Dividends play a key role in compounding returns over time and can form a large part of our portfolio return. Historically, Tai Sang Land Development Limited (HKG:89) has paid dividends to shareholders, and these days it yields 4.2%. Let’s dig deeper into whether Tai Sang Land Development should have a place in your portfolio.
How I analyze a dividend stock
When assessing a stock as a potential addition to my dividend Portfolio, I look at these five areas:
- Does it pay an annual yield higher than 75% of dividend payers?
- Has it consistently paid a stable dividend without missing a payment or drastically cutting payout?
- Has dividend per share risen in the past couple of years?
- Is its earnings sufficient to payout dividend at the current rate?
- Will it have the ability to keep paying its dividends going forward?
How does Tai Sang Land Development fare?
The current trailing twelve-month payout ratio for the stock is 6.2%, which means that the dividend is covered by earnings. Furthermore, analysts have not forecasted a dividends per share for the future, which makes it hard to determine the yield shareholders should expect, and whether the current payout is sustainable, moving forward.

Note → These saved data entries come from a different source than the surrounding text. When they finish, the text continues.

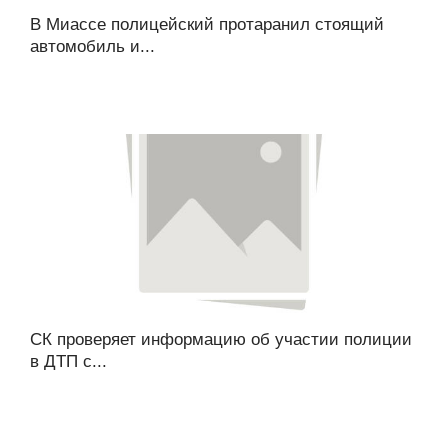
В Миассе полицейский протаранил стоящий
автомобиль и...
СК проверяет информацию об участии полиции
в ДТП с...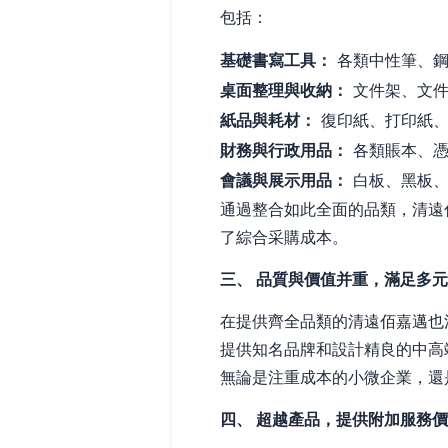
包括：
基礎書寫工具：
各類中性筆、鋼
桌面整理與收納：
文件架、文件
紙品與耗材：
復印紙、打印紙、
財務與行政用品：
各類賬本、憑
會議與展示用品：
白板、黑板、
通過整合如此全面的品類，清遠
了綜合采購成本。
三、 品質與價值并重，滿足多
在提供齊全品類的清遠佰嘉邁也
提供知名品牌和設計精良的中高
無論是注重成本的小微企業，還
四、 超越產品，提供附加服務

When assessing the forecast sustainability of a dividend it is also worth considering the cash flow of the business. A company with strong cash flow, relative to earnings, can sometimes sustain a high pay out ratio.
If there’s one type of stock you want to be reliable, it’s dividend stocks and their stable income-generating ability. Not only have dividend payouts from Tai Sang Land Development fallen over the past 10 years, it has also been highly volatile during this time, with drops of over 25% in some years. This means that dividend hunters should probably steer clear of the stock, at least for now until the track record improves.
In terms of its peers, Tai Sang Land Development generates a yield of 4.2%, which is on the low-side for Real Estate stocks.
After digging a little deeper into Tai Sang Land Development’s yield, it’s easy to see why you should be cautious investing in the company just for the dividend. On the other hand, if you are not strictly just a dividend investor, the stock could still be offering some interesting investment opportunities. Given that this is purely a dividend analysis, I urge potential investors to try and get a good understanding of the underlying business and its fundamentals before deciding on an investment. I’ve put together three important aspects you should further examine:
- Future Outlook: What are well-informed industry analysts predicting for 89’s future growth? Take a look at our free research report of analyst consensus for 89’s outlook.
- Valuation: What is 89 worth today? Even if the stock is a cash cow, it’s not worth an infinite price. The intrinsic value infographic in our free research report helps visualize whether 89 is currently mispriced by the market.
- Dividend Rockstars: Are there better dividend payers with stronger fundamentals out there? Check out our free list of these great stocks here.
To help readers see past the short term volatility of the financial market, we aim to bring you a long-term focused research analysis purely driven by fundamental data. Note that our analysis does not factor in the latest price-sensitive company announcements.